Even worse, these systems often lack any kind of support from the company that originally developed them. For example, you don’t get security updates for the software. That can leave your company vulnerable to hackers that know about exploits in the software found after the developers stopped offering support.
In some cases, dependence on that software can make it difficult to grow your business.
The rise of cloud computing with its cloud-based applications and even cloud-based infrastructure has made the problem of legacy systems even more relevant.
Many legacy systems aren’t designed with the cloud in mind. You can’t simply dump the old software onto a server and expect that it will work, even if the server offers solid virtualization.
Most software is built around certain kinds of hardware architectures. The older the software, the less likely it is that it will function properly on modern hardware. So, instead of a smooth transition, the software will likely throw up error after error if it runs at all.
Businesses run into similar problems trying to get legacy systems to integrate with modern business software. Think in terms of analytics systems, enterprise resource planning, and customer relationship management systems.
Given how important these kinds of systems are to business decision-making, a lack of integration can become a strategic weakness.
What is Legacy Modernization?
It’s important to know that legacy modernization isn’t a single process or approach. Rather, it’s something of a catch-all term for a set of processes that let businesses make those legacy systems more useful or provide an alternative.

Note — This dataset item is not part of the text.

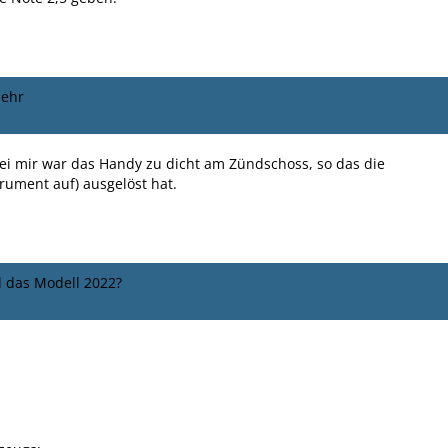
mehr
ei mir war das Handy zu dicht am Zündschoss, so das die
ument auf) ausgelöst hat.
d das Modell 2022?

Let’s look at some of the considerations and options involved.
There are several crucial considerations a business must take into account when choosing a modernization strategy. Some of the main points are:
Take complexity as an example. The business must weigh the difficulty in implementing a given strategy.
Writing custom software that lets the legacy system provide data or receive data from other systems may sound complex on the surface. Yet, the complexity of that may well pale in comparison to the prospect of rewriting the code to work on new hardware architecture.
Not surprisingly, increases in complexity often signal increased risks and costs.
Businesses must also weigh which modernization option will preserve the functionality of the legacy system. There is no point in modernization if the effort will cripple key features of the software.
Legacy Modernization Approaches
There is no single correct approach to legacy modernization. There are, however, seven main approaches that a business can employ. Let’s take a brief look at each.
Encapsulation is a kind of trick that comes out of object-oriented programming. Basically, you put the original program in a kind of bubble that lets the business access the data or features using an API. That lets the business move critical information out into modern applications.
In some instances, all other options become prohibitively expensive, complex, or expensive. In that situation, abandoning the old software and moving to a new system becomes the best option.
Rehosting means deploying the software, as is, in a new environment. That might mean in the cloud or simply on modern hardware. This only works if the software can function properly in the new environment without changes.
Many legacy systems run on outdated platforms, such as a Unix system or even a COBOL system. Replatforming means moving that software onto a contemporary platform, such as Windows, and making minor changes in the code to let it function on that platform.
The refactoring approach looks for ways to improve the existing code, typically in the backend. It does this without any meaningful changes to its feature set or functions.
The rewriting approach starts from ground zero and writes all new code. The end goal is a system that provides the exact same features and functions but does so on modern hardware.
Some businesses know that they will either close down operations or get acquired in the near future. In those cases, it makes more sense to stick with the existing system rather than spend the money on modernization.
The right strategy will depend on a business’s goals, IT infrastructure, and finances. Consulting with a legacy modernization company can also provide clarity.
Legacy Modernization and Your Business.
The longer a business sticks around, the more likely it will face problems with critical but outdated software. In those situations, the business must consider legacy modernization options.
Without modernization, the software will become less and less compatible with modern systems. That lack of compatibility will hamper crucial business decisions that rely on robust data exchange between its various systems.